Toledo has been spared a major cutback on trash collection, at least through 2005. That will come as good news to homeowners even as cynics point out that a municipal election will occur next November.

Mayor Jack Ford and City Council have, in a sense, dodged the bullet, but they are frank to acknowledge that, as Mr. Ford put it, "it's a one-year reprieve. We will worry about 2006 in 2006." However, the city will have to start worrying about 2006 earlier than that.

At least the Ford administration goes into an election season next fall without having made major cuts in trash service or extensive layoffs in public safety as well as other departments, even though they may still be necessary.

These issues could again be on the table next autumn, but it will be up to both the mayor and his challenger in 2005 to offer solutions that will enable the city to maintain services to which its residents are accustomed.

A one-time payment of nearly $272,000 from the Ohio Bureau of Workers' Compensation enables the city to maintain unlimited trash pickup, except for large household appliances, which should not be part of the household garbage pickup anyway. Few municipalities have as generous a trash-collection policy as Toledo, certainly not the suburban communities that surround it.

Plainly, the city has given too many concessions to its work force in the past.
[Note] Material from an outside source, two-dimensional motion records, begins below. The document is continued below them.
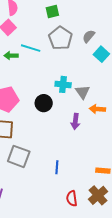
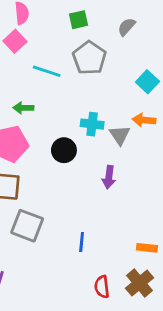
gray semicircle: (89, 36) -> (127, 27), moved
green arrow: (11, 56) -> (23, 108), moved
orange arrow: (97, 109) -> (144, 120), moved

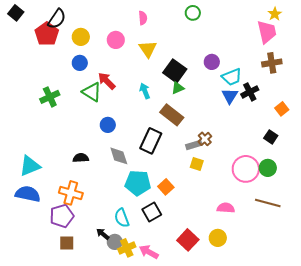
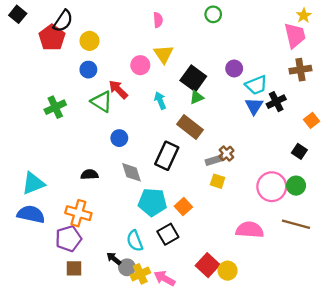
pink circle: (116, 40) -> (140, 65), moved
pink semicircle: (226, 208) -> (250, 230), size x1.4
yellow circle: (218, 238) -> (228, 271), moved

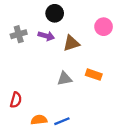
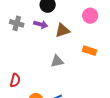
gray cross: (19, 34) -> (17, 23), turned 32
orange rectangle: (94, 75) -> (90, 51), moved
Companies all over the country have developed new ways to control personnel costs, often by creating new tiers of workers with somewhat lower wages and benefits. This may be unpopular in some quarters, but if companies that provide employment for Toledo area residents find it necessary to do that, city employees and their labor union representatives can hardly object if a cash-strapped city does the same.

While Toledo has wrestled with the loss of high-paying manufacturing jobs for nearly a generation, current employment trends are such as to make this one of the bleakest periods in the city's recent history.

The Toledo metropolitan area job growth from April, 2003, to April, 2004, was 3 percent less than the national average, according to a report last month by the Milken Institute, a nonprofit think tank based in Santa Monica, Calif.

It is, of course, encouraging that Toledo, among other Ohio public employers, has chalked up a more favorable record in workers' compensation claims than anticipated. But windfalls in one year may not be repeated in the next.

Spurring job growth in this city will be a big challenge to the next mayoral administration, whoever heads it. And so will cutting budgets where necessary to make ends meet, even if that means layoffs in safety forces.

Dueling over less important issues, which happens in nearly every election at every level of government, will not cut it in 2005. The mayoral candidates had better have some answers for voters wondering about the state of their public services in 2006.